• Work item: Below are entries; count the lines among them that contain the word "impor", and give only the count.
***
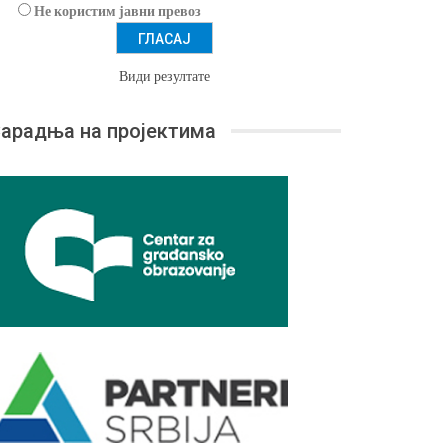
Не користим јавни превоз
Види резултате
арадња на пројектима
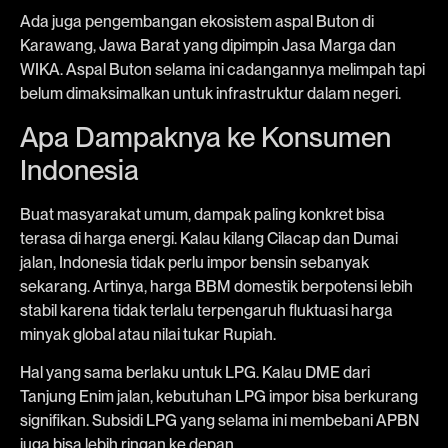
Ada juga pengembangan ekosistem aspal Buton di
Karawang, Jawa Barat yang dipimpin Jasa Marga dan
WIKA. Aspal Buton selama ini cadangannya melimpah tapi
belum dimaksimalkan untuk infrastruktur dalam negeri.
Apa Dampaknya ke Konsumen
Indonesia
Buat masyarakat umum, dampak paling konkret bisa
terasa di harga energi. Kalau kilang Cilacap dan Dumai
jalan, Indonesia tidak perlu impor bensin sebanyak
sekarang. Artinya, harga BBM domestik berpotensi lebih
stabil karena tidak terlalu terpengaruh fluktuasi harga
minyak global atau nilai tukar Rupiah.
Hal yang sama berlaku untuk LPG. Kalau DME dari
Tanjung Enim jalan, kebutuhan LPG impor bisa berkurang
signifikan. Subsidi LPG yang selama ini membebani APBN
juga bisa lebih ringan ke depan.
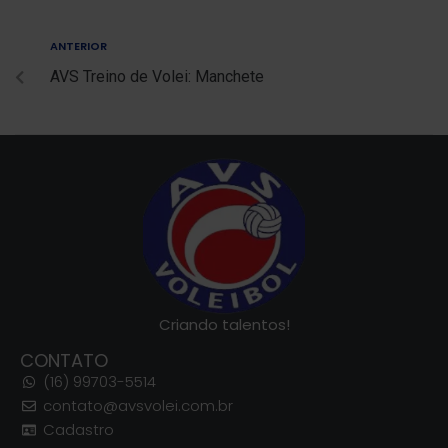
ANTERIOR
AVS Treino de Volei: Manchete
Criando talentos!
CONTATO
(16) 99703-5514
contato@avsvolei.com.br
Cadastro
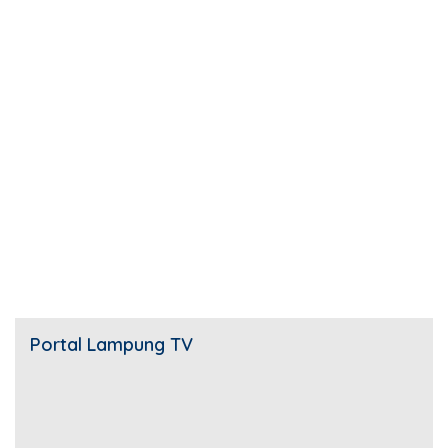
Portal Lampung TV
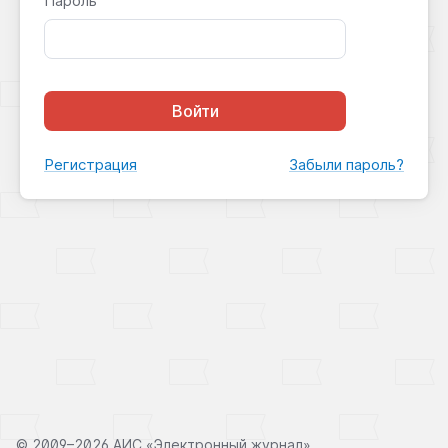
Пароль
Войти
Регистрация
Забыли пароль?
©
2009–2026 АИС «Электронный журнал»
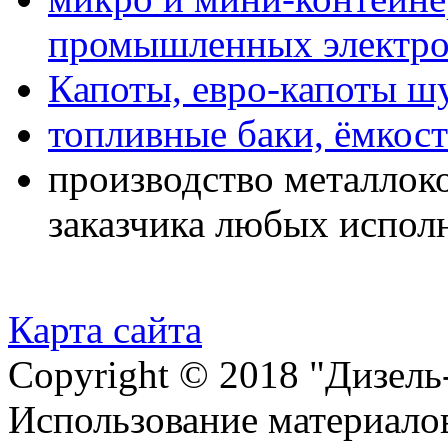
промышленных электро
Капоты, евро-капоты 
топливные баки, ёмкост
производство металлок
заказчика любых испол
Карта сайта
Copyright © 2018 "Дизель
Использование материалов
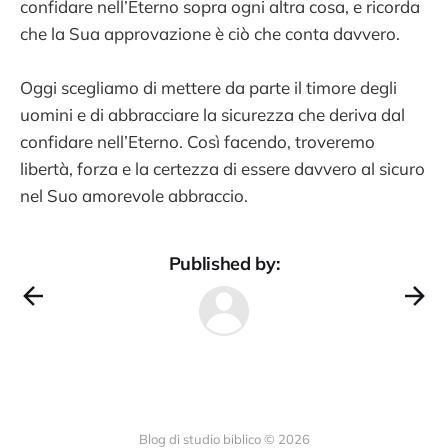
confidare nell’Eterno sopra ogni altra cosa, e ricorda
che la Sua approvazione è ciò che conta davvero.
Oggi scegliamo di mettere da parte il timore degli
uomini e di abbracciare la sicurezza che deriva dal
confidare nell’Eterno. Così facendo, troveremo
libertà, forza e la certezza di essere davvero al sicuro
nel Suo amorevole abbraccio.
Published by:
Blog di studio biblico © 2026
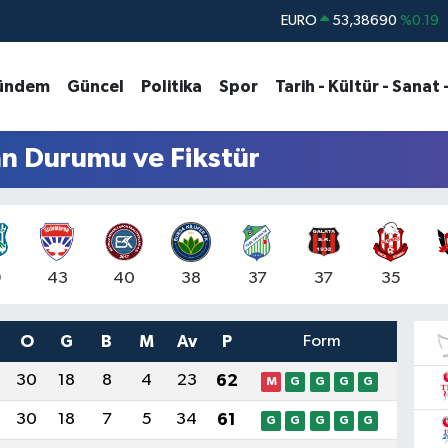
EURO
53,38690
%0.19
STERLİN
61,60380
%0.18
G.ALTIN
6862,09000
%0.19
ündem
Güncel
Politika
Spor
Tarih - Kültür - Sanat 
BİST100
14.598,00
%0
BITCOIN
79.591,74
%-1.82
an Durumu ve Fikstür
DOLAR
45,43620
%0.02
9
43
40
38
37
37
35
O
G
B
M
Av
P
Form
30
18
8
4
23
62
M
G
G
G
G
30
18
7
5
34
61
G
G
G
G
G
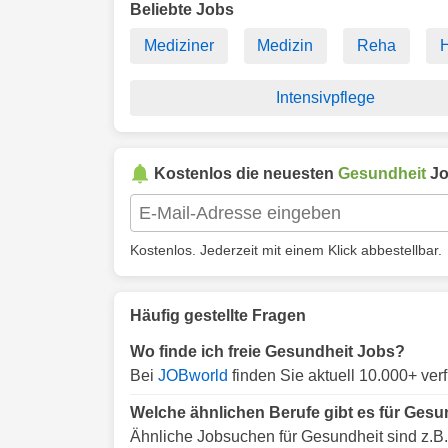
Beliebte Jobs
Mediziner
Medizin
Reha
H
Intensivpflege
Kostenlos die neuesten
Gesundheit
Jo
Kostenlos. Jederzeit mit einem Klick abbestellbar.
Häufig gestellte Fragen
Wo finde ich freie Gesundheit Jobs?
Bei
JOBworld
finden Sie aktuell 10.000+ ve
Welche ähnlichen Berufe gibt es für Gesu
Ähnliche Jobsuchen für Gesundheit sind z.B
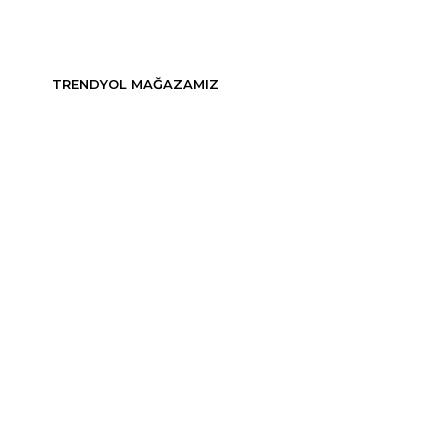
TRENDYOL MAĞAZAMIZ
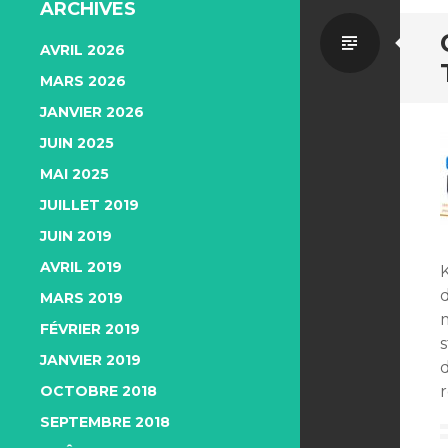
ARCHIVES
Par
AVRIL 2026
MARS 2026
défaut
JANVIER 2026
JUIN 2025
MAI 2025
JUILLET 2019
JUIN 2019
AVRIL 2019
K
d
MARS 2019
FÉVRIER 2019
JANVIER 2019
OCTOBRE 2018
r
SEPTEMBRE 2018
***
• Written response: 2